I would like to use another compression algorithm on fastq files than gzip for long term storage. Decompressing and re compressing could free about half the disk space I am using, which would save me approximately 20-30 To of space now and more in the future. (Funny, for some people this is probably big and for others ridiculously small :) The bottom line here is that disk space is money and up-scaling means the costs won't be linear but probably more expensive.
I have found a few contenders, but the most solid of them is fqzcomp-4.6 (http://sourceforge.net/projects/fqzcomp/files/). It boasts very good compression rates (about twice smaller compressed files when compared to gzip), is fast enough, installs easily.
Now these are important data, so I need to be sure that in 2 or 5 or 10 years I will be able to get them back.
I saw this other question (fastq compression tools of choice), but I really want to know if one of these tools is a) good enough to improve compression b) dependable.

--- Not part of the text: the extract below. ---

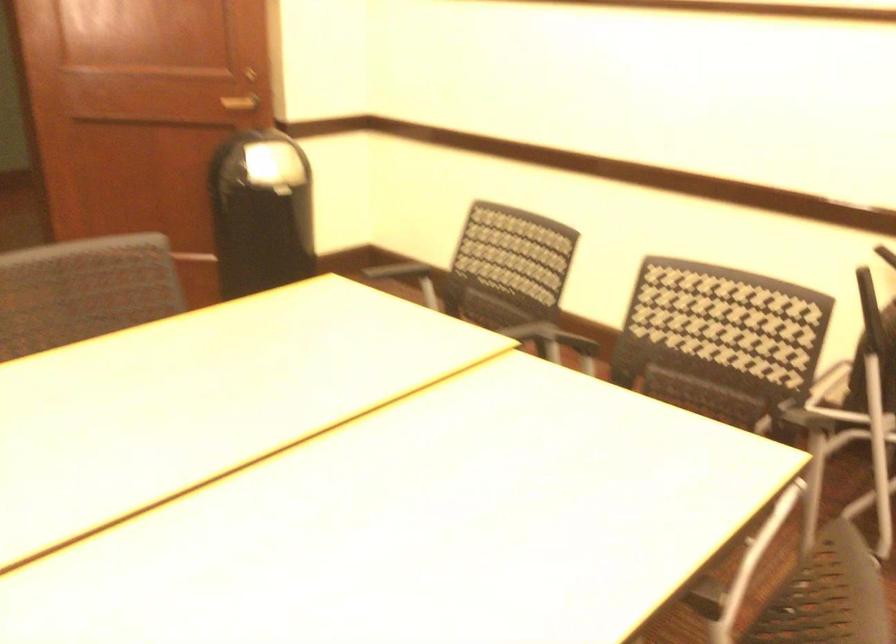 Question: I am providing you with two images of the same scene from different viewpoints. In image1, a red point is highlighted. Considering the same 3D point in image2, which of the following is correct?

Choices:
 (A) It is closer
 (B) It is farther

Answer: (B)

The article cited by Charles Plessy doesn't help much in this regard.
For those of you that work in big groups, institutes, organisations... What fastq compression tool would you recommend from the point of view of data safety? What have you used with success?
EDIT
I did a quick compression ration comparison for gzip, bz2, and fqzcomp. I used the default parameter values for gzip and bz2 and -Q {0,3,5} -s5+ -e -q 3
for fqzcomp
. Here are the compression ratios (compared to the non compressed files):
Algo ratio
gzip 0.272
bz2 0.218
fqzcomp 0.101 - 0.181 (depending on the Q param value)
bz2 / gzip 0.801
fqzcomp / gzip 0.371
fqzcomp / bz2 0.463
From these figures, we can see that bz2 reduces files only by an additional ~20% when compared to gzip.

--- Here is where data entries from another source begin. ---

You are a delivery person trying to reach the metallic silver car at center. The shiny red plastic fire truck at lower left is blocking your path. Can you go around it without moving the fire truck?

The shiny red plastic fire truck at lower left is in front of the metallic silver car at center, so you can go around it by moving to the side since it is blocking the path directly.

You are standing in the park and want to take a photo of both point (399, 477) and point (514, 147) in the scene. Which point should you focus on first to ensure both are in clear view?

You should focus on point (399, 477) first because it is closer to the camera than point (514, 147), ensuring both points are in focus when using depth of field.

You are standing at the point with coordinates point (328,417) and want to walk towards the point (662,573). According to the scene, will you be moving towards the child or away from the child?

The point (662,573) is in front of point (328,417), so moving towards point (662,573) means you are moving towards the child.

However, fqzcomp files can be as much as 2.7 times smaller than gzip ones and 2.2 times than bz2 files. This is why I am really considering this algorithm. Of course, these figures will change with different fastq files and it assumes you do not care much about the quality values (for Ion Proton, which we sequence in high volume, we actually don't really care that much) but the potential gain is considerable.
Even assuming the absolute worst case of a computer 5-10 years from now being entirely incompatible with your toolkit of choice - which frankly seems so unlikely a possibility as to be a non-issue - so long as you have the source code for "custom" or specialized compression and extraction tools, consider that 5-10 years from now, you could run current operating systems (and older compilers) within a VM hypervisor, like VirtualBox, Docker, etc. to extract archives. To help rebuild the environment down the road, it might help to keep a manifest with an archive, a README that describes the host, development tools and versions of things.
Good idea about the manifest and info about the system.
Is that enough to define dependability? What about bugs that are hard to spot? I don't know, I just want to find a tool I can trust with our group's data :) Mainly, I would like to get recommendations from big users too.
I guess it may depend on the details of your use case, but to me this seems like a lot of worry over a very very tiny part of the problem. I think that as long as you pick a reasonable compression tool where you have the source code and enough instructions to build it on a clean system, you'll be fine.
I would be much more worried about other aspects of the long-term storage problem, like adequate off-site backups and catastrophic fail-safe plans at the physical level. For instance, what if your backup provider goes out of business, the AC and emergency power in your datacenter fails and all your hard drives are damaged, or your systems are compromised and a rogue user tries to permanently delete many files? Or maybe something simpler, like system or backup account credentials being lost or forgotten as people move on? At your timescale and data sizes, I might even be worried about (relatively) far-fetched problems like bit rot.
So in sum, I guess I think that if decompressing the data is the only problem you have after X years, you would be lucky. I would personally focus on having enough independent off-site backups and then think about applying redundancy at other filesystem layers, like maybe with ZFS.
A non-lossy compression tool should be deterministic, which I'd think is a minimum standard for dependability. In other words, if you run the same input bytes through the same compression or extraction algorithm in the same environment, you should get the same expected bytes as output on repeated trials. If you can take the environment out of the equation with a VM, then you just need to worry about the compression tool, which you could probably set up post-compression extraction tests to verify functionality.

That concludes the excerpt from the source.